Per settimane, è stato l’uomo più presente sui media egiziani e più
intervistato da quelli esteri, tanto che i critici gli contestavano un ritorno
al culto della personalità “come ai tempi d’Hosni Mubarak”, il ‘faraone’
deposto nel 2011.
Ma dopo che è scattata la repressione della protesta dei Fratelli musulmani
contro la deposizione ‘manu militari’ del presidente eletto Mohamed Morsi, il
generale Abdel Fattah al-Sissi è quasi sparito dalle cronache. Così come
l’esercito non è stato coinvolto nei massacri, compiuti dalle forze di
sicurezza del Ministero dell’Interno.
Al-Sisi è ricomparso ieri, dando ordine al Genio militare di ricostruire la
moschea e la chiesa copta distrutte negli incidenti: un gesto di
riconciliazione, nella carneficina.
Nato al Cairo il 19 novembre 1954, il generale al-Sisi, laureatosi
nell'Accademia militare egiziana nel 1967, ha fatto la sua gavetta nella
fanteria meccanizzata, senza mai combattere in conflitti. Sotto il regime di
Mubarak, fu capo dell'intelligence e della sicurezza al Ministero della Difesa,
addetto militare in Arabia Saudita, capo di Stato Maggiore e comandante della regione
settentrionale militare, di stanza ad Alessandria, fino a divenire direttore
dell'Intelligence militare.
Durante il periodo di transizione dal regime di Mubarak alla elezione di Morsi,
il generale al-Sissi, visto da molti come l’uomo dei Fratelli nell’Esercito, è stato
il più giovane membro del Consiglio supremo delle Forze armate egiziane. Dopo
l'insediamento alla presidenza della Repubblica, Morsi, l’anno scorso, lo
chiamò al Ministero della Difesa e lo volle a capo delle Forze armate, dopo
avere mandato a casa tutti i più anziani capi militari, legati a Mubarak,
compreso il presidente ad interim Mohamed Hussein Tantawi.

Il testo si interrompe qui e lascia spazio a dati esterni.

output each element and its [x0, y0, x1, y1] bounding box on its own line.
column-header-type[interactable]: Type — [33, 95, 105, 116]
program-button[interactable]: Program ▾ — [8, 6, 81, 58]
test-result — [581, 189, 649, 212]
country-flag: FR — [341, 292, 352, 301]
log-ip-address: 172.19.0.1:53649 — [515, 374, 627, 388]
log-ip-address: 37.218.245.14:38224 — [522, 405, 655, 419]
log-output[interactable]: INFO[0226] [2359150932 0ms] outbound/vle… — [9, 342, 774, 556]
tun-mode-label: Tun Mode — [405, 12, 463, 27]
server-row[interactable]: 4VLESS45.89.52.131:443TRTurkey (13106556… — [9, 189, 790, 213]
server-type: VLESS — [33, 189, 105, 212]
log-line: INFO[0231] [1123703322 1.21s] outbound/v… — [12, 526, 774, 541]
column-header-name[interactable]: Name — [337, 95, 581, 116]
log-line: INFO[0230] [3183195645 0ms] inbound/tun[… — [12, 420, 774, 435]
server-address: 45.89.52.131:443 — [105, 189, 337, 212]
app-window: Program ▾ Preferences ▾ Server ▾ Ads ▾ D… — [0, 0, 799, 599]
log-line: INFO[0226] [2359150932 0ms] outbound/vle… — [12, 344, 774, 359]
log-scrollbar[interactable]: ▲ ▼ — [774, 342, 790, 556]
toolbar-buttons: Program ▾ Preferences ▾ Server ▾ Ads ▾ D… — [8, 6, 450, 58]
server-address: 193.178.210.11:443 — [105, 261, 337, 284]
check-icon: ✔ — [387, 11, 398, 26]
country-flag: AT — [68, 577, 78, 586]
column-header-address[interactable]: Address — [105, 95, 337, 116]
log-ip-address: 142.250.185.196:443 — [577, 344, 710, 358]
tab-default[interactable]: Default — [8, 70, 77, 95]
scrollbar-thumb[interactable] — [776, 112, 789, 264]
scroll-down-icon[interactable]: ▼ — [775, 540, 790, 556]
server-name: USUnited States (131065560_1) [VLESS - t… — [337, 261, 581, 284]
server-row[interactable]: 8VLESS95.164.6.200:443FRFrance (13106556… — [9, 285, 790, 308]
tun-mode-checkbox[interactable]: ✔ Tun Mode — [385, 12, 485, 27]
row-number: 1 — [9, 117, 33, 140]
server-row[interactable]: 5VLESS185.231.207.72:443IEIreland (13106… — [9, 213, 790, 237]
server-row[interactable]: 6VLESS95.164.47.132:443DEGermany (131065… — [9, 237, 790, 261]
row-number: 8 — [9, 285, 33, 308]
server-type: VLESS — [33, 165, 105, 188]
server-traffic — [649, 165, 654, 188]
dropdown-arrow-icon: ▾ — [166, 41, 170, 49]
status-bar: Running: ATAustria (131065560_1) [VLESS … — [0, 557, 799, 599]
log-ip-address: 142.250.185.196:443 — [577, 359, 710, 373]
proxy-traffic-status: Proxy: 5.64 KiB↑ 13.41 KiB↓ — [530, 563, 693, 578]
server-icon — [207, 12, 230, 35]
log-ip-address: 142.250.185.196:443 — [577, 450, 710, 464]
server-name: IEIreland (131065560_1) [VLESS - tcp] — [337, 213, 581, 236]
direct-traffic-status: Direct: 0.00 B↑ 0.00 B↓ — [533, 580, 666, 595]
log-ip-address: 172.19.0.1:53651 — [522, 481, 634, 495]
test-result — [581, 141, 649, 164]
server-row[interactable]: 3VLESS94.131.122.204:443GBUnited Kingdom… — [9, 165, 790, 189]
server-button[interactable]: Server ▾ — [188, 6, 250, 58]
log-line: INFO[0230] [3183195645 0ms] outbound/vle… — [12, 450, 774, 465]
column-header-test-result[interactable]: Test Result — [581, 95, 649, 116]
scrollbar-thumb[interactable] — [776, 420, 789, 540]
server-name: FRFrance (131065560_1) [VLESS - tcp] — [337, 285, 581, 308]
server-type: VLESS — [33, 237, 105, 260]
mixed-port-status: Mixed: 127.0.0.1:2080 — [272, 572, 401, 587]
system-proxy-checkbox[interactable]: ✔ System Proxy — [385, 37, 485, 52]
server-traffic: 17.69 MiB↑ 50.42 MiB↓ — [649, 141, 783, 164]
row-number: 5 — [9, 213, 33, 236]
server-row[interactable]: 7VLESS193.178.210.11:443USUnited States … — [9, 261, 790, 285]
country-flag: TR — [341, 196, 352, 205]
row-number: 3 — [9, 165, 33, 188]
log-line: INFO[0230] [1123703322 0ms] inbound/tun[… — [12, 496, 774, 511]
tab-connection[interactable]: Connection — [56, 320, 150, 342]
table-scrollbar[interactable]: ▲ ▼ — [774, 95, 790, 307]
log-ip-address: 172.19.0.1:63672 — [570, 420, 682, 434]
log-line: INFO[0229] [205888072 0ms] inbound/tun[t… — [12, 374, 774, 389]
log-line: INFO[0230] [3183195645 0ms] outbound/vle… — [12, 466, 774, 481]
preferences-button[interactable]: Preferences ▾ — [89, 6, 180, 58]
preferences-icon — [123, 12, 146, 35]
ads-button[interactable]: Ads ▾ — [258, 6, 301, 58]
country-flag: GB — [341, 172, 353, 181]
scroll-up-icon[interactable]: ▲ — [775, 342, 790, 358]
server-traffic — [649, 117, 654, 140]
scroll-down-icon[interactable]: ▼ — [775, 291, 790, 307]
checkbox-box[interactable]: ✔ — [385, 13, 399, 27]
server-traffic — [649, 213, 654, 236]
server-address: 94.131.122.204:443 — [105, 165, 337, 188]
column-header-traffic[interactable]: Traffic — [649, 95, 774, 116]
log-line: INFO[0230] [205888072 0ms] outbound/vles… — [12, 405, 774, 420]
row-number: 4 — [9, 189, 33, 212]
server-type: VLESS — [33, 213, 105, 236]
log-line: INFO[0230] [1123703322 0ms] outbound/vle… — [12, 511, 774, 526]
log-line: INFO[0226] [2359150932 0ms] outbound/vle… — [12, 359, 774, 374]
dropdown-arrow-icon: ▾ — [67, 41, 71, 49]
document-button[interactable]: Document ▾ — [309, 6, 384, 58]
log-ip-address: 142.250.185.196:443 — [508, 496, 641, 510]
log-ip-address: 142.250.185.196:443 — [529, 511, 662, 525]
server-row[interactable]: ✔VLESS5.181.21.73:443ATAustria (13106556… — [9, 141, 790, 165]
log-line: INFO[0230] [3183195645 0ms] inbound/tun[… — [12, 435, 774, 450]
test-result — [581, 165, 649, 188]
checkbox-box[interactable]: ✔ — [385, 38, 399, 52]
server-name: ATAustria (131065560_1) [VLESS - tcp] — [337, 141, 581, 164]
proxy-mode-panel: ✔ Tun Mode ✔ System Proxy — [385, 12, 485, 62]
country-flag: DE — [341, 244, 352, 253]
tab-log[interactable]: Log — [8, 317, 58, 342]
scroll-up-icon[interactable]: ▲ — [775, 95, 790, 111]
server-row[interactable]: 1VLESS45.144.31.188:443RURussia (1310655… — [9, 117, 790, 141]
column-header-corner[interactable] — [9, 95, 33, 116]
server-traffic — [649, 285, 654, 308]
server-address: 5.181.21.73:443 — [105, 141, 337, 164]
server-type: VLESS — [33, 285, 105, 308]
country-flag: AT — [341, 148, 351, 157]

Vice-premier, ministro, capo delle Forze armate, è stato proprio il
generale al-Sissi ad annunciare il 3 luglio la deposizione di Morsi e la
sospensione della Costituzione. Un mese dopo, intervistato dal Washington Post,
il nuovo ‘uomo forte’ egiziano negava di volersi candidare alla presidenza:
“Non aspiro al potere”. Ma con lui gli americani mantengono il dialogo,
sperando di pescare il jolly della stabilità.